● INPUT DATA
::::
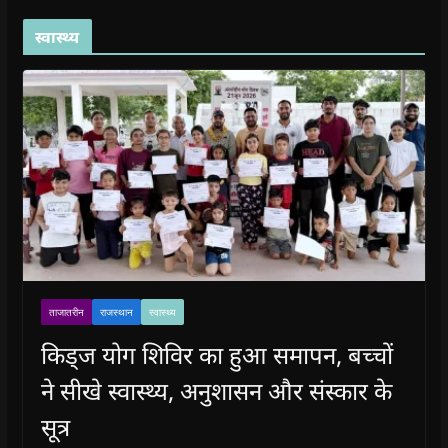
स्वास्थ्य
ताजातरीन
राजस्थान
स्वास्थ्य
किड्ज योग शिविर का हुआ समापन, बच्चों
ने सीखे स्वास्थ्य, अनुशासन और संस्कार के
सूत्र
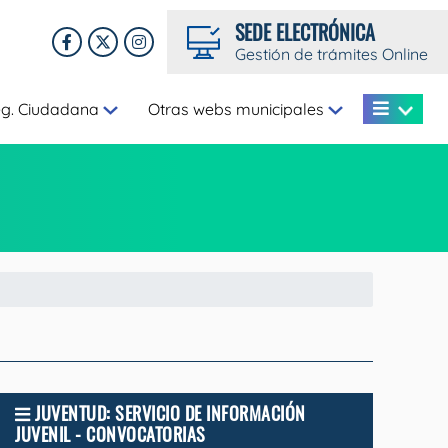
SEDE ELECTRÓNICA
Gestión de trámites Online
eg. Ciudadana
Otras webs municipales
JUVENTUD: SERVICIO DE INFORMACIÓN
JUVENIL - CONVOCATORIAS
::::
● WHAT TO PRODUCE
All of the lines above should be retyped precisely, apart from the pictures.

● TASK RESPONSE
स्वास्थ्य
ताजातरीन
राजस्थान
स्वास्थ्य
किड्ज योग शिविर का हुआ समापन, बच्चों
ने सीखे स्वास्थ्य, अनुशासन और संस्कार के
सूत्र
SEDE ELECTRÓNICA
Gestión de trámites Online
eg. Ciudadana
Otras webs municipales
JUVENTUD: SERVICIO DE INFORMACIÓN
JUVENIL - CONVOCATORIAS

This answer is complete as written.